Oh, I was reading it as something finishing with "gitmodules", and
another message starting with "Missing". The fact the error is so
long and on one line made me think that, I guess.

> > I can see what those fixes are trying to prevent, but they seem to be
> > overly restrictive, at least in the context of transfer.fsckObjects.
> > 
> > The core problem is that the mercurial repository has some .gitmodules
> > files in some subdirectories. As a consequence, the git objects storing
> > the info for those mercurial files contain trees with .gitmodules files
> > with a commit ref, and that's what the remote is complaining about.
> > 
> > (Surpringly, it doesn't hit the "non-blob found at .gitmodules" case
> > first, which is weird).
> 
> The reason it doesn't hit the "non-blob" case is that we are trying to
> analyze the object itself.

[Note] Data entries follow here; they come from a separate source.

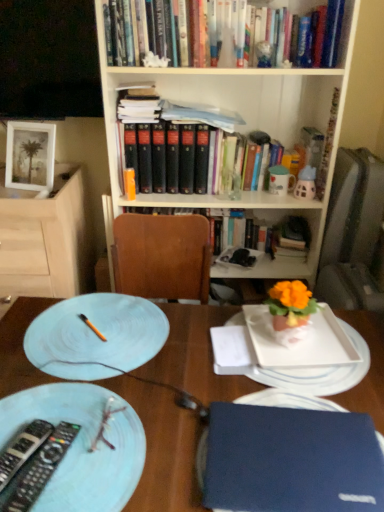 Question: Are matte white plate at left and blue matte laptop at lower right located far from each other?

Choices:
 (A) yes
 (B) no

Answer: (B)

Question: Does matte white plate at left lie in front of blue matte laptop at lower right?

Choices:
 (A) yes
 (B) no

Answer: (B)

Question: From the image's perspective, would you say matte white plate at left is shown under blue matte laptop at lower right?

Choices:
 (A) no
 (B) yes

Answer: (A)

Question: Considering the relative sizes of matte white plate at left and blue matte laptop at lower right in the image provided, is matte white plate at left smaller than blue matte laptop at lower right?

Choices:
 (A) yes
 (B) no

Answer: (A)

Question: Can you confirm if matte white plate at left is wider than blue matte laptop at lower right?

Choices:
 (A) yes
 (B) no

Answer: (B)

Question: Based on their sizes in the image, would you say wooden bookcase at upper center is bigger or smaller than blue hardcover book at lower right?

Choices:
 (A) small
 (B) big

Answer: (B)

Question: From the image's perspective, is wooden bookcase at upper center positioned above or below blue hardcover book at lower right?

Choices:
 (A) below
 (B) above

Answer: (B)

Question: Looking at their shapes, would you say wooden bookcase at upper center is wider or thinner than blue hardcover book at lower right?

Choices:
 (A) wide
 (B) thin

Answer: (A)

Question: Is wooden bookcase at upper center taller or shorter than blue hardcover book at lower right?

Choices:
 (A) short
 (B) tall

Answer: (B)

Question: Considering the positions of blue hardcover book at lower right and blue matte laptop at lower right in the image, is blue hardcover book at lower right taller or shorter than blue matte laptop at lower right?

Choices:
 (A) short
 (B) tall

Answer: (A)

Question: Is blue hardcover book at lower right inside or outside of blue matte laptop at lower right?

Choices:
 (A) outside
 (B) inside

Answer: (B)

Question: In terms of width, does blue hardcover book at lower right look wider or thinner when compared to blue matte laptop at lower right?

Choices:
 (A) thin
 (B) wide

Answer: (A)

Question: From the image's perspective, is blue hardcover book at lower right positioned above or below blue matte laptop at lower right?

Choices:
 (A) above
 (B) below

Answer: (A)

Question: Considering their positions, is black plastic remote control at lower left located in front of or behind matte ceramic mug at upper right?

Choices:
 (A) behind
 (B) front

Answer: (B)

Question: Does point (26, 467) appear closer or farther from the camera than point (276, 183)?

Choices:
 (A) closer
 (B) farther

Answer: (A) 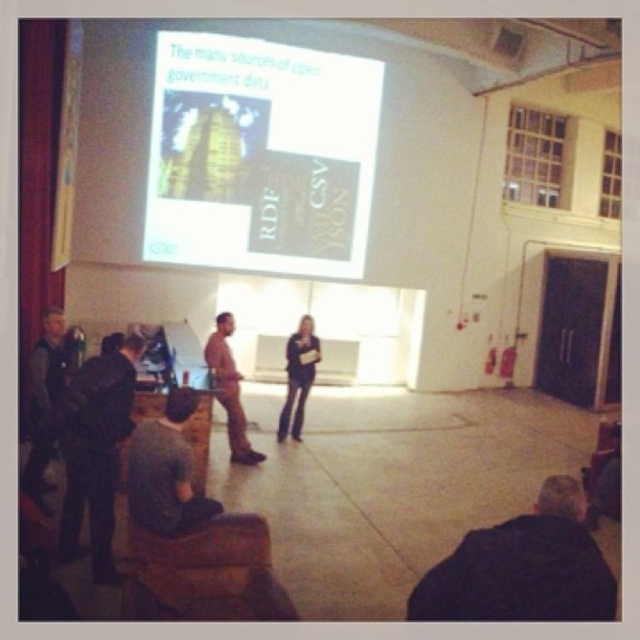 You are a GUI agent. You are given a task and a screenshot of the screen. Output one action in this format:
    pyautogui.click(x=<x>, y=<y>)
    Task: Click on the dark gray pants at lower left
    This screenshot has height=640, width=640.
    Given the screenshot: What is the action you would take?
    pyautogui.click(x=96, y=451)

Is dark gray pants at lower left positioned behind dark gray jacket at left?

That is False.

Describe the element at coordinates (96, 451) in the screenshot. I see `dark gray pants at lower left` at that location.

You are a GUI agent. You are given a task and a screenshot of the screen. Output one action in this format:
    pyautogui.click(x=<x>, y=<y>)
    Task: Click on the dark gray pants at lower left
    The width and height of the screenshot is (640, 640).
    Given the screenshot: What is the action you would take?
    pyautogui.click(x=96, y=451)

Is gray fabric shirt at lower left taller than brown leather jacket at center?

No.

Is point (216, 506) positioned in front of point (228, 333)?

Yes, point (216, 506) is in front of point (228, 333).

Image resolution: width=640 pixels, height=640 pixels. What do you see at coordinates (164, 470) in the screenshot?
I see `gray fabric shirt at lower left` at bounding box center [164, 470].

Identify the location of gray fabric shirt at lower left. point(164,470).

Is point (104, 436) positioned in front of point (184, 420)?

No.

Does dark gray pants at lower left appear over gray fabric shirt at lower left?

Incorrect, dark gray pants at lower left is not positioned above gray fabric shirt at lower left.

Is point (102, 520) closer to viewer compared to point (179, 476)?

No.

Locate an element on the screen. The image size is (640, 640). dark gray pants at lower left is located at coordinates (96, 451). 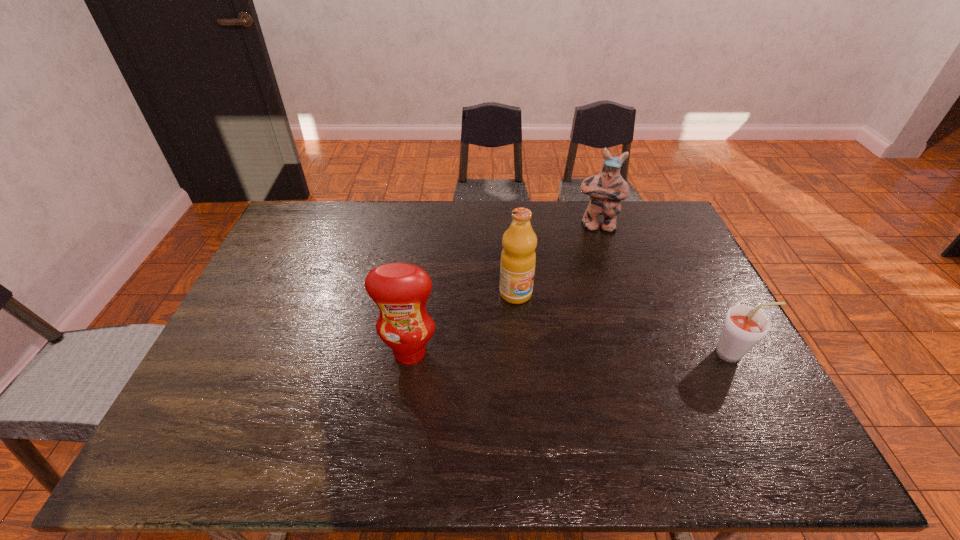 The width and height of the screenshot is (960, 540). Find the location of `vacant area that lies between the figurine and the root beer`. vacant area that lies between the figurine and the root beer is located at coordinates (665, 290).

The image size is (960, 540). In order to click on the third closest object relative to the fruit juice in this screenshot , I will do `click(744, 326)`.

Identify which object is located as the nearest to the shortest object. Please provide its 2D coordinates. Your answer should be formatted as a tuple, i.e. [(x, y)], where the tuple contains the x and y coordinates of a point satisfying the conditions above.

[(518, 258)]

At what (x,y) coordinates should I click in order to perform the action: click on free region that satisfies the following two spatial constraints: 1. on the label side of the condiment; 2. on the drink side of the shortest object. Please return your answer as a coordinate pair (x, y). Looking at the image, I should click on (410, 354).

This screenshot has height=540, width=960. I want to click on vacant area that satisfies the following two spatial constraints: 1. on the front side of the fruit juice; 2. on the drink side of the shortest object, so coord(520,354).

The height and width of the screenshot is (540, 960). In order to click on free space in the image that satisfies the following two spatial constraints: 1. on the front side of the shortest object; 2. on the drink side of the third nearest object in this screenshot , I will do `click(520, 354)`.

This screenshot has height=540, width=960. I want to click on free space in the image that satisfies the following two spatial constraints: 1. on the label side of the condiment; 2. on the drink side of the rightmost object, so click(x=410, y=354).

The height and width of the screenshot is (540, 960). Find the location of `free spot that satisfies the following two spatial constraints: 1. on the back side of the fruit juice; 2. on the left side of the figurine`. free spot that satisfies the following two spatial constraints: 1. on the back side of the fruit juice; 2. on the left side of the figurine is located at coordinates (510, 227).

In order to click on vacant space that satisfies the following two spatial constraints: 1. on the label side of the condiment; 2. on the drink side of the rightmost object in this screenshot , I will do `click(410, 354)`.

So we don't pay any attention to the mode in
> the containing tree, but instead literally look for 81eae74b0. If it
> were a non-blob we'd complain then, but in fact we don't have it at all
> (which is otherwise OK because it's a gitlink).
> 
> > A small testcase to reproduce looks like this:
> > 
> > $ git init bar; cd bar
> > $ git fast-import <<EOF
> > commit refs/heads/bar
> > committer Bar <bar@bar> 0 +0000
> > data 0
> >                                                                  
> > M 160000 81eae74b046d284c47e788143bbbcc681cb53418 bar/.gitmodules
> >                                                                  
> > EOF
> >
> > [...]
> > 
> > Would it be reasonable to make the transfer.fsckObject checks ignore
> > non-blob .gitmodules?
> 
> I'm open to the idea that the new checks are too restrictive (both this
> and the gitmodulesParse error we're discussing in [1]). They definitely
> outlaw things that _used_ to be OK. And the security benefit is a little
> hand-wavy. They're not strictly needed to block the recent
> vulnerability[2].  However, they _could_ protect us from future problems
> (e.g., an overflow in the config-parsing code, which is not accessible
> to attackers outside of .gitmodules). So there is some value in being
> restrictive, but it's mostly hypothetical for now.
> 
> So I think we could simply loosen these cases without immediate effect.
> That said, I'm not sure that having a gitlink .gitmodules is sane in the
> first place. Attempting to "git submodule init" there is going to cause
> errors. Well, sort of -- your example actually includes it in a
> subdirectory of the repository, so technically we wouldn't use it for
> real submodules. That fudging (finding .gitmodules anywhere instead of
> just at the root) was a conscious decision to reduce the complexity and
> cost of the check.
> 
> It sounds like in this case you don't have existing history that does
> this with .gitmodules, but are rather looking into designing a new
> feature that stuffs data into git trees. I'd be interested to hear a bit
> more about that feature to see if there are other alternatives.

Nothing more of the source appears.